_SUPPLIED RECORDS_

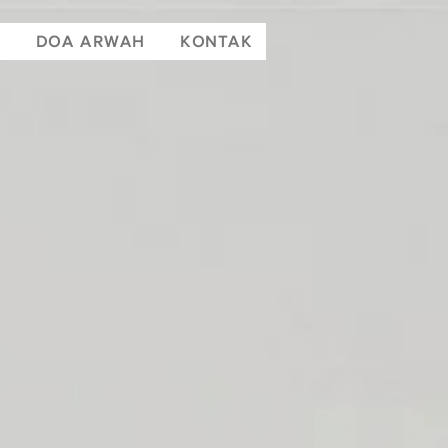
T
DOA ARWAH
KONTAK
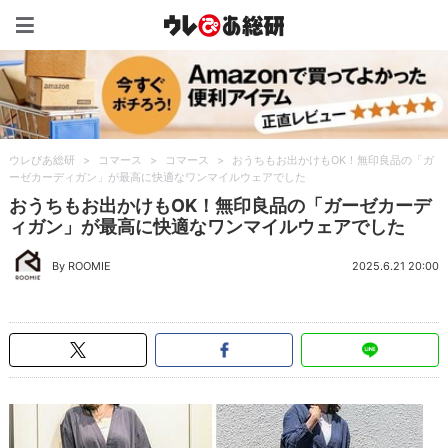
ウレぴあ総研（うれぴあ）
ウレぴあ総研
>
コマース
>
コマース
>
おうちもお出かけもOK！無印良品の「ガ
ーゼカーディガン」が最高に快適なワンマイルウェアでした
おうちもお出かけもOK！無印良品の「ガーゼカーデ
ィガン」が最高に快適なワンマイルウェアでした
By ROOMIE
2025.6.21 20:00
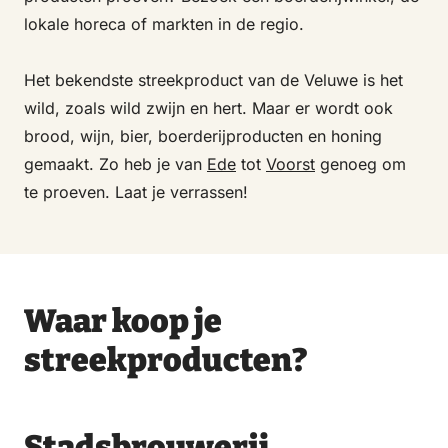
lokale horeca of markten in de regio.
Het bekendste streekproduct van de Veluwe is het
wild, zoals wild zwijn en hert. Maar er wordt ook
brood, wijn, bier, boerderijproducten en honing
gemaakt. Zo heb je van
Ede
tot
Voorst
genoeg om
te proeven. Laat je verrassen!
Waar koop je
streekproducten?
Stadsbrouwerij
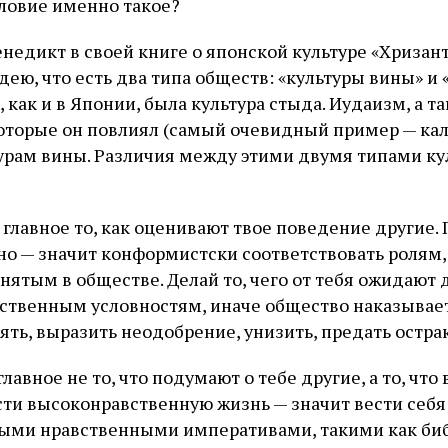
словие именно такое?
енедикт в своей книге о японской культуре «Хризан
ею, что есть два типа обществ: «культуры вины» и 
 как и в Японии, была культура стыда. Иудаизм, а т
которые он повлиял (самый очевидный пример — ка
турам вины. Различия между этими двумя типами ку
 главное то, как оценивают твое поведение другие.
о — значит конформистски соответствовать ролям,
ятым в обществе. Делай то, чего от тебя ожидают 
твенным условностям, иначе общество наказывает 
ять, выразить неодобрение, унизить, предать остра
лавное не то, что подумают о тебе другие, а то, что 
ести высоконравственную жизнь — значит вести себя
ными нравственными императивами, такими как би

_ACTIVITY_
Using the line that contains "лавное не то, что" as the first, reproduce each line exactly through the last line of the listing.

_RESULT OF THE TASK_
лавное не то, что подумают о тебе другие, а то, что 
ести высоконравственную жизнь — значит вести себя
ными нравственными императивами, такими как би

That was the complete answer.